Causal Context

Because Riak is an eventually consistent, clustered database, conflicts between object replicas stored on different nodes are inevitable, particularly when multiple clients update an object simultaneously.

The Problem of Conflicting Values

To illustrate this problem, imagine that you’re building a CRM application and storing customer information in Riak. Now imagine that information about a particular user is being stored in the key mariejohnston in the bucket customers. What happens if Marie has two browser windows open and changes her phone number to 555-1337 in one window and saves it, and then also changes it to 555-1212 in another window and saves it?

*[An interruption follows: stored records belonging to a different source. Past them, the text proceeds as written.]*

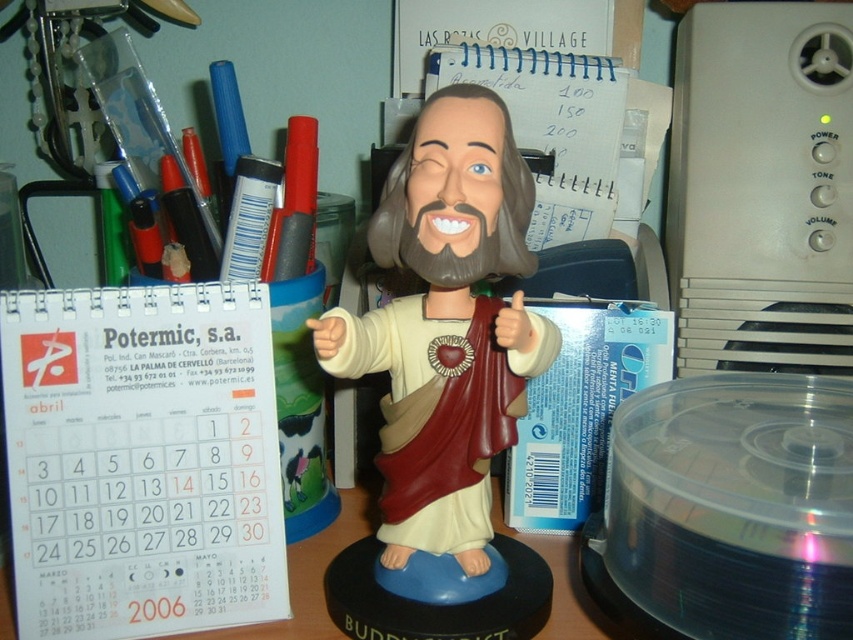 From the picture: Who is taller, white paper calendar at left or matte plastic bobblehead at center?

matte plastic bobblehead at center

Based on the photo, which is below, white paper calendar at left or matte plastic bobblehead at center?

white paper calendar at left is below.

Between point (125, 536) and point (440, 113), which one is positioned behind?

The point (125, 536) is behind.

Locate an element on the screen. The image size is (853, 640). white paper calendar at left is located at coordinates (142, 460).

Between white paper calendar at left and white paper calendar at center, which one is positioned higher?

white paper calendar at center

In the scene shown: Which is below, white paper calendar at left or white paper calendar at center?

Positioned lower is white paper calendar at left.

Identify the location of white paper calendar at left. This screenshot has height=640, width=853. (142, 460).

Which is above, matte plastic bobblehead at center or white paper calendar at center?

white paper calendar at center is higher up.

Where is `matte plastic bobblehead at center`? This screenshot has height=640, width=853. matte plastic bobblehead at center is located at coordinates (445, 326).

Locate an element on the screen. matte plastic bobblehead at center is located at coordinates (445, 326).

This means that two different values are sent into Riak. So what happens at that point? There are several possible outcomes:

  1. Riak is able to discern that one object is more causally recent than the other (in this case 555-1212) and chooses to store that value as the “correct” value.
  2. The two operations hit the database at roughly the same time, i.e. two concurrent updates have been completed, and Riak is unable to determine which value “wins.” In this scenario, one of three things can happen:

    a. The object is a CRDT, so Riak is able to resolve conflicting values by type-specific rules

    b. Riak creates sibling values, aka siblings, for the object

    c. Riak resolves the values on the basis of timestamps

In the case of outcome 1 above, Riak uses causal context metadata to make that decision. This metadata is attached to every object in Riak. Causal context comes in two forms in Riak: vector clocks and dotted version vectors. More information in both can be found in the sections below.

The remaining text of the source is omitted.